Wednesday, October 23, 2013: 11:00 AM
Key Ballroom 7,9,10 (Hilton Baltimore)
Health Services, and Policy Research (HSP)

Julia Thornton Snider, Ph.D.1, Timothy Juday, PhD2, Yuri Sanchez, Ph.D.1, Daniel Seekins, MD2, John Romley, Ph.D.3, Neeraj Sood, Ph.D.3 and Dana P. Goldman3, (1)Precision Health Economics, Los Angeles, CA, (2)Bristol-Myers Squibb, Plainsboro, NJ, (3)University of Southern California, Los Angeles, CA
Purpose: To understand the likely impact on clinical and economic outcomes of changes to state policies governing access to combination antiretroviral therapy (cART) among low-income individuals living with HIV/AIDS

Method: Retrospective analyses of cART access were conducted on state Medicaid and AIDS Drug Assistance Programs (ADAP) policies, using data from ADAP Monitoring Reports, the Kaiser Family Foundation, and the Centers for Medicare and Medicaid Services over 2001-2010.  The survival effects and lifetime health care expenditures for policies were quantified based on the clinical and cost-effectiveness literature.  The effect of cART access on employment, disability and earnings were analyzed with probit and Poisson regression analyses of data from the HIV Cost and Service Utilization Study.

Result: As expected, stricter eligibility requirements based on income, assets or medical status, as well as the lack of a medically needy program, reduce the number of individuals with access to cART through ADAP and Medicaid.  In turn, decreased cART use results in higher mortality by 1.4 quality-adjusted life years (QALYs) per beneficiary.  For example, in a scenario in which the ADAP income eligibility cutoff is decreased by 50 percentage points nationally, there would be 4,876 fewer individuals with cART access.  Based on a $34,900 cost per QALY from the literature, this policy would save $325 million in health care expenditures (2012 dollars), but result in 6,729 QALYs lost.  Assuming a $100,000 value of a statistical life-year, the cost of reduced cART access in terms of decreased QALYs would be 2.9 times as large as the benefits in terms of decreased health care spending.  In addition, reduced access would lead to a 13% increase in work-limiting disabilities, an 11% decrease in employment, and a 3% decrease in individual earnings.

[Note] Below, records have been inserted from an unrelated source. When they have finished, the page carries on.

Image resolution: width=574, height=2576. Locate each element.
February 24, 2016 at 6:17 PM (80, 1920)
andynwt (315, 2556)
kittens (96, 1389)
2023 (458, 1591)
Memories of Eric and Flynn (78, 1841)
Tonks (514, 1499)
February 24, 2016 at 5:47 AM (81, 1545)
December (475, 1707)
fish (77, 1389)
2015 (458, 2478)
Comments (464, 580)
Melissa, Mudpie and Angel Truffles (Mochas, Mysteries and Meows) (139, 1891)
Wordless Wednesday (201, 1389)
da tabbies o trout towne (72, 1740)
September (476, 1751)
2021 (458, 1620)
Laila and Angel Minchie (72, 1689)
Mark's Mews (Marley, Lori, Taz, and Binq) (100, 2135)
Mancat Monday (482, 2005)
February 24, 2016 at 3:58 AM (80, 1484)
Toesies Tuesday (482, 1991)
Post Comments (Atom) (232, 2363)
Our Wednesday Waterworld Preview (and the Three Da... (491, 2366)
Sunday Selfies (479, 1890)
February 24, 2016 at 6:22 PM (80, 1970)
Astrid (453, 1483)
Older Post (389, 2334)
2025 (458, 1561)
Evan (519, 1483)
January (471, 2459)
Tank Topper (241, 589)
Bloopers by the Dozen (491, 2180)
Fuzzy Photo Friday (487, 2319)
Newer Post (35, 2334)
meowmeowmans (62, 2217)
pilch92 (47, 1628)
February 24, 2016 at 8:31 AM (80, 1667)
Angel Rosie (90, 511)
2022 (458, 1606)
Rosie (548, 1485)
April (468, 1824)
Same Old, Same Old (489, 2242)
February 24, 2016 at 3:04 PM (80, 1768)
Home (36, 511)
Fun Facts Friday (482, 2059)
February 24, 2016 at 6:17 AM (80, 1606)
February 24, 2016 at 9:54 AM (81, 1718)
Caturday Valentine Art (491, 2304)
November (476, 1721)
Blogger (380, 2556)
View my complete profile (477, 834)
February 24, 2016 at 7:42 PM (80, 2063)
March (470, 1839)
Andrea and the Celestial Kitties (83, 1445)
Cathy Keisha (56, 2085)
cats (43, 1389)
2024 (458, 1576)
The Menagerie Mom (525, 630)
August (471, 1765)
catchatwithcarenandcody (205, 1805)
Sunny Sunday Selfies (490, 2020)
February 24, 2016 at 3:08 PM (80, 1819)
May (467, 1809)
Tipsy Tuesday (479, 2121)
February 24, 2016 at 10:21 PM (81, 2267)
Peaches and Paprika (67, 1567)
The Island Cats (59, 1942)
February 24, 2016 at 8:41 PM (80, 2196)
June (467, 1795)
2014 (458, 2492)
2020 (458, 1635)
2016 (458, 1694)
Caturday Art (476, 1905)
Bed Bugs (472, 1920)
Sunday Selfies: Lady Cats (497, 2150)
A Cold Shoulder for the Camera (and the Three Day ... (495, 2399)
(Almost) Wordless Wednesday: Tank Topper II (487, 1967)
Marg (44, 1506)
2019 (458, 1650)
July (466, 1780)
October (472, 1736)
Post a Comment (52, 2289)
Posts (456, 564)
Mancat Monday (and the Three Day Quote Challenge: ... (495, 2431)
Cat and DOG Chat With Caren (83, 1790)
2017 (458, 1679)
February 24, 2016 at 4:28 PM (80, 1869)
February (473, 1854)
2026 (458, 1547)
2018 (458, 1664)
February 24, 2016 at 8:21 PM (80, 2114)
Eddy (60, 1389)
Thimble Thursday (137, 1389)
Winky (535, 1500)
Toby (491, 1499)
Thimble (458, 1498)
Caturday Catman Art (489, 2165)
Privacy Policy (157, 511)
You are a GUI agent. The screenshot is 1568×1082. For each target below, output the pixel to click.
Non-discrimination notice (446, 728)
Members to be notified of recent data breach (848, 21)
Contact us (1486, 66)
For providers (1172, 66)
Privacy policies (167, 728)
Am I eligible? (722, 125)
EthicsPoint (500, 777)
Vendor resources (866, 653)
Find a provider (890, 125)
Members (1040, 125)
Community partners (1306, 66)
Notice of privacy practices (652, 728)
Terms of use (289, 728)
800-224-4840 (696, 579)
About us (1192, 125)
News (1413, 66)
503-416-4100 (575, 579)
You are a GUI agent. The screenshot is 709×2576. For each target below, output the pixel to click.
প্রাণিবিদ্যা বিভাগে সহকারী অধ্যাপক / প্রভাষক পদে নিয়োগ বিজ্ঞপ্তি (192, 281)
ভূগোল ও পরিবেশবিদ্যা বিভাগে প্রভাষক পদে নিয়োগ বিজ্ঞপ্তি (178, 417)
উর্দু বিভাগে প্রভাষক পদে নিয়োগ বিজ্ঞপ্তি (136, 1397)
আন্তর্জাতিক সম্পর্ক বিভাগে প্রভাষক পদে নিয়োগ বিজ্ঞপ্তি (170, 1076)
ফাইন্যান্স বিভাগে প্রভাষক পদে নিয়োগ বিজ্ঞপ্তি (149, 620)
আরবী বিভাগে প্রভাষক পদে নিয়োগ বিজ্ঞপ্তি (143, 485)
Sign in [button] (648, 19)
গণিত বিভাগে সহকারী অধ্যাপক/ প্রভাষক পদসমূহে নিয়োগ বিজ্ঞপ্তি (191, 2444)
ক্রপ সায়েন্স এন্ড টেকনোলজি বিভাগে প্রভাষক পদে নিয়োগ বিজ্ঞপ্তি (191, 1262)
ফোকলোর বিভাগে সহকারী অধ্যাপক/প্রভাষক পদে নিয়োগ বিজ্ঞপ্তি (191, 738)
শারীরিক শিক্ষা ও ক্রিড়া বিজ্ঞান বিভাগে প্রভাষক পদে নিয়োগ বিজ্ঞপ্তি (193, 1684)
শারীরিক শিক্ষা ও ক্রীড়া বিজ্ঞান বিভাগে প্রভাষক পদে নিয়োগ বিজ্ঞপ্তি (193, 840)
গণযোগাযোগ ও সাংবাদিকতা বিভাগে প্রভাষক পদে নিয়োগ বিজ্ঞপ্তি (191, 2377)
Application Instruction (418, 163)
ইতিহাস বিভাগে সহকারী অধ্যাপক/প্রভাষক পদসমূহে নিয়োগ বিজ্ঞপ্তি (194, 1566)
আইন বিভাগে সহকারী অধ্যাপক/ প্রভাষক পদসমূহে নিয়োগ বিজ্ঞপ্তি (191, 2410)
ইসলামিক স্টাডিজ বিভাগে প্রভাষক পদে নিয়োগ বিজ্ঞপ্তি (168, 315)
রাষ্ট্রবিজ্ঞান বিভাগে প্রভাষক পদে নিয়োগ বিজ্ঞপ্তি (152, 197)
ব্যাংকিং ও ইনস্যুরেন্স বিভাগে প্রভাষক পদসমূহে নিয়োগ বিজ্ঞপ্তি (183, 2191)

Conclusion: In the face of increasing budget pressures, state legislators may be considering cuts to programs that increase access to cART for low-income HIV/AIDS patients.  While such an approach may be financially advantageous in the short term, it overlooks the longer term advantages not only to patients in terms of improved clinical outcomes, but the economic benefits that derive from increased employment and earnings and decreased disability.